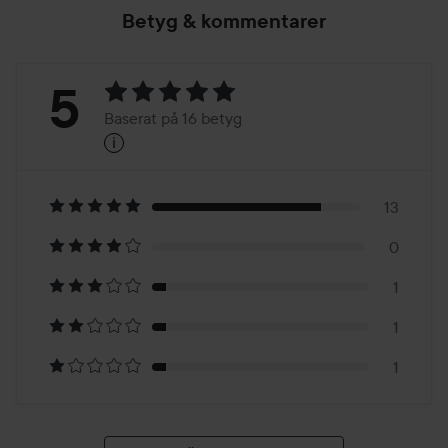
Betyg & kommentarer
Betyg:
5
Baserat på 16 betyg
i
5
Baserat
på
13
0
16
1
betyg
1
1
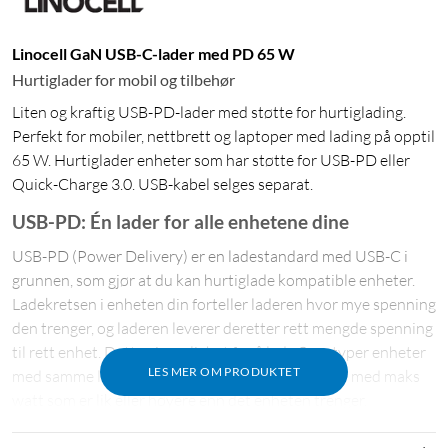
Linocell GaN USB-C-lader med PD 65 W
Hurtiglader for mobil og tilbehør
Liten og kraftig USB-PD-lader med støtte for hurtiglading.
Perfekt for mobiler, nettbrett og laptoper med lading på opptil
65 W. Hurtiglader enheter som har støtte for USB-PD eller
Quick-Charge 3.0. USB-kabel selges separat.
USB-PD: Én lader for alle enhetene dine
USB-PD (Power Delivery) er en ladestandard med USB-C i
grunnen, som gjør at du kan hurtiglade kompatible enheter.
Ladekretsen i enheten din forteller laderen hvor mye spenning
den trenger, og laderen leverer deretter rett mengde spenning
til rett enhet. Dette gir mulighet for å lade flere typer enheter
LES MER OM PRODUKTET
med samme lader. Så lenge du bruker en PD-lader med maks
watt som er lik eller høyere enn det enheten trenger.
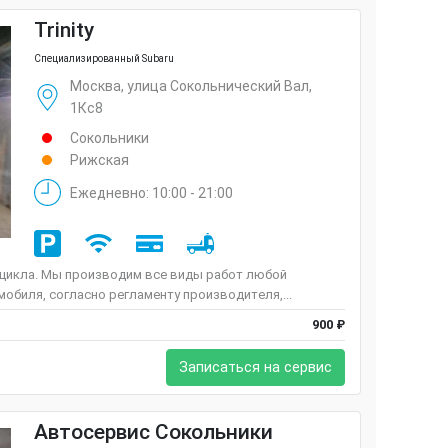
Trinity
Специализированный Subaru
Москва, улица Сокольнический Вал,
1Кс8
Сокольники
Рижская
Ежедневно: 10:00 - 21:00
 цикла. Мы производим все виды работ любой
обиля, согласно регламенту производителя,...
900 ₽
Записаться на сервис
Автосервис Сокольники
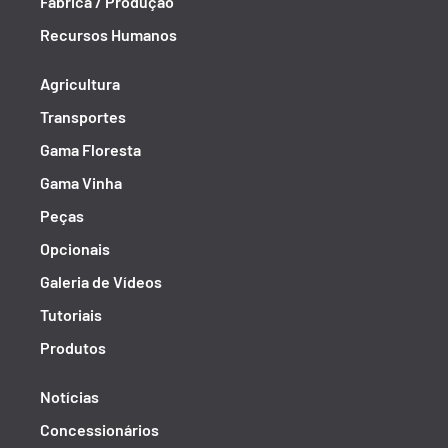
Fábrica / Produção
Recursos Humanos
Agricultura
Transportes
Gama Floresta
Gama Vinha
Peças
Opcionais
Galeria de Vídeos
Tutoriais
Produtos
Notícias
Concessionários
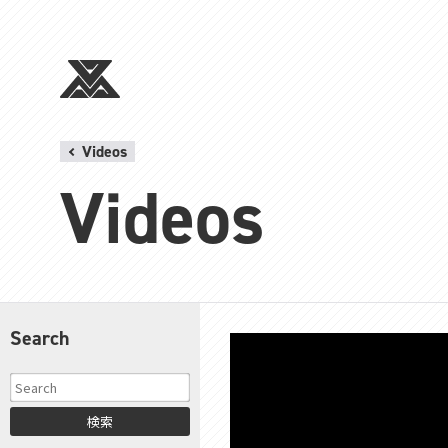
Videos
Videos
Search
検索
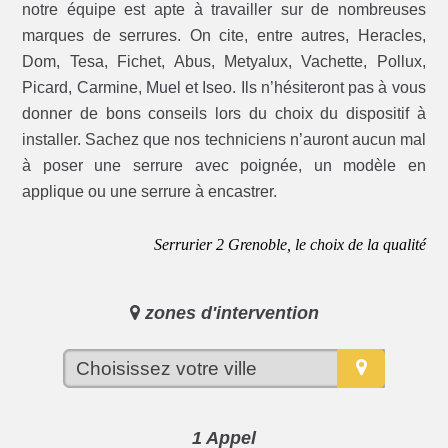
notre équipe est apte à travailler sur de nombreuses
marques de serrures. On cite, entre autres, Heracles,
Dom, Tesa, Fichet, Abus, Metyalux, Vachette, Pollux,
Picard, Carmine, Muel et Iseo. Ils n’hésiteront pas à vous
donner de bons conseils lors du choix du dispositif à
installer. Sachez que nos techniciens n’auront aucun mal
à poser une serrure avec poignée, un modèle en
applique ou une serrure à encastrer.
Serrurier 2 Grenoble, le choix de la qualité
zones d'intervention
1 Appel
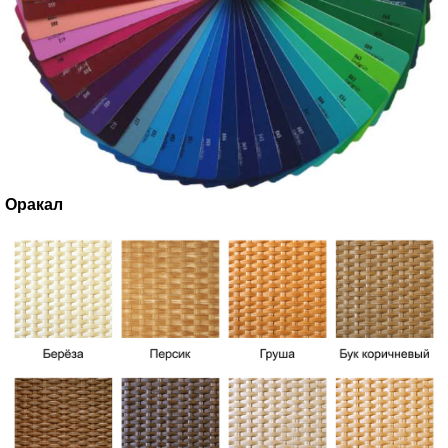
Оракал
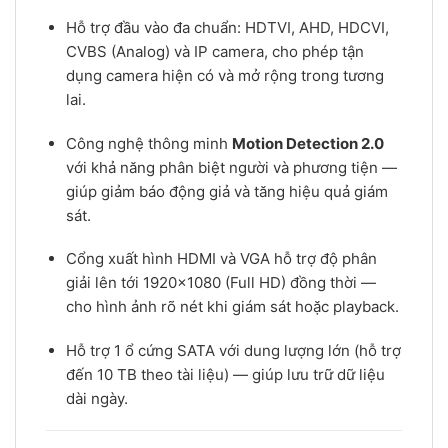
Hỗ trợ đầu vào đa chuẩn: HDTVI, AHD, HDCVI,
CVBS (Analog) và IP camera, cho phép tận
dụng camera hiện có và mở rộng trong tương
lai.
Công nghệ thông minh
Motion Detection 2.0
với khả năng phân biệt người và phương tiện —
giúp giảm báo động giả và tăng hiệu quả giám
sát.
Cổng xuất hình HDMI và VGA hỗ trợ độ phân
giải lên tới 1920×1080 (Full HD) đồng thời —
cho hình ảnh rõ nét khi giám sát hoặc playback.
Hỗ trợ 1 ổ cứng SATA với dung lượng lớn (hỗ trợ
đến 10 TB theo tài liệu) — giúp lưu trữ dữ liệu
dài ngày.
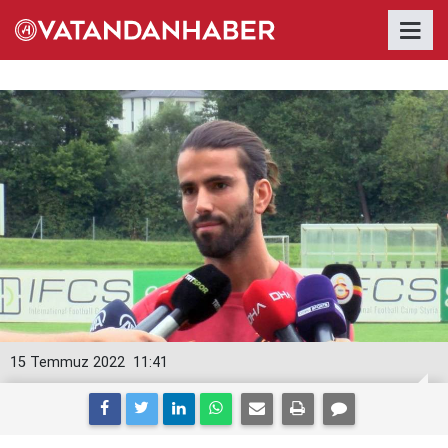
15 Temmuz 2022
11:41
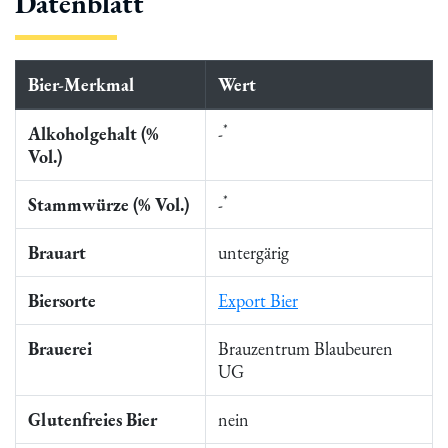
Datenblatt
Bier-Merkmal
Wert
*
Alkoholgehalt (%
-
Vol.)
*
Stammwürze (% Vol.)
-
Brauart
untergärig
Biersorte
Export Bier
Brauerei
Brauzentrum Blaubeuren
UG
Glutenfreies Bier
nein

::::::::

| PROMPT |
The answer must consist of every line from the entries above that contains the string "hình".

| RESULT |
Cổng xuất hình HDMI và VGA hỗ trợ độ phân
cho hình ảnh rõ nét khi giám sát hoặc playback.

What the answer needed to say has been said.